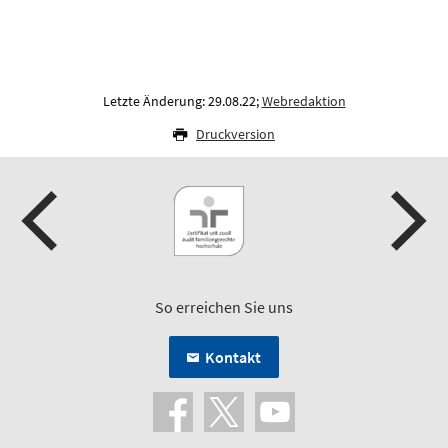
Letzte Änderung: 29.08.22;
Webredaktion
Druckversion
So erreichen Sie uns
Kontakt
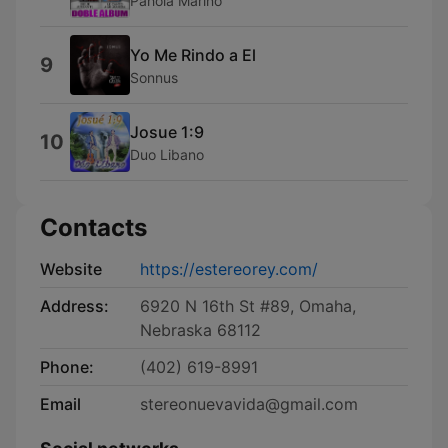
Pahola Marino
Yo Me Rindo a El
9
Sonnus
Josue 1:9
10
Duo Libano
Contacts
Website
https://estereorey.com/
Address:
6920 N 16th St #89, Omaha,
Nebraska 68112
Phone:
(402) 619-8991
Email
stereonuevavida@gmail.com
====
**REQUIRED WORK:** Quote the material in full and exactly; do not carry over its pictures.

**EXERCISE OUTPUT:**
Letzte Änderung: 29.08.22;
Webredaktion
Druckversion
So erreichen Sie uns
Kontakt
Pahola Marino
Yo Me Rindo a El
9
Sonnus
Josue 1:9
10
Duo Libano
Contacts
Website
https://estereorey.com/
Address:
6920 N 16th St #89, Omaha,
Nebraska 68112
Phone:
(402) 619-8991
Email
stereonuevavida@gmail.com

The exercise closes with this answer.